The widely used polycrystalline diamond generally requires high smoothness and high efficiency in surface flattening. However, conventional machining methods, such as grinding and polishing, are not capable of processing the polycrystalline diamond with the desired high material removal rate owing to its high hardness, wear resistance and thermal stability. Femtosecond laser is considered an effective machining approach with high precision, but the machining efficiency is not satisfactory in terms of large-scale surface flattening. To further improve the processing efficiency with good surface smoothness, a strategy of normal-irradiated trochoidal femtosecond laser machining (NTFM) was developed in this study to process the polycrystalline diamond with Co binder. The theoretical analysis model, including the accumulated laser pulse number and the distribution of laser energy density, was first deduced for NTFM. The key influent factors were found to be the amplitude of galvanometer and the space between two adjacent laser scanning passes. Then, through machining microgrooves, it is proved that the material removal rate of NTFM was almost twice as high as the conventional non-trochoidal femtosecond laser milling (CFM). Besides, short pulse delay in the NTFM strategy can reduce the heat penetration and inhibit the falling-off of diamond grains.

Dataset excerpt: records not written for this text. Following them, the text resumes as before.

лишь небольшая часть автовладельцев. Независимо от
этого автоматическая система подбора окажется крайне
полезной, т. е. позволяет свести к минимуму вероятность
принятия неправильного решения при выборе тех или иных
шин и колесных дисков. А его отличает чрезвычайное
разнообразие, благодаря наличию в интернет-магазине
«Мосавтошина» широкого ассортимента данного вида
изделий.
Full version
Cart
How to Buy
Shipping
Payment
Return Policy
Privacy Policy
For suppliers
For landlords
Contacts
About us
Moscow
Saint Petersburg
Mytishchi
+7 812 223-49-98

Thus, NTFM strategy is more favorable for generating smooth surface when compared to CFM. It is also found that improving the heat accumulation in NTFM is beneficial to decrease the graphitization level on the machined surface. Finally, a mirror-like large-scale surface of the polycrystalline diamond was successfully processed, with an average roughness of Ra 63 nm and PV value of 0.741 μm by NTFM, taking 30 min or only one-sixth of the time required by CFM. The results indicate that the proposed NTFM strategy is more practical to precise and highly efficient surface flattening of diamond compared to CFM.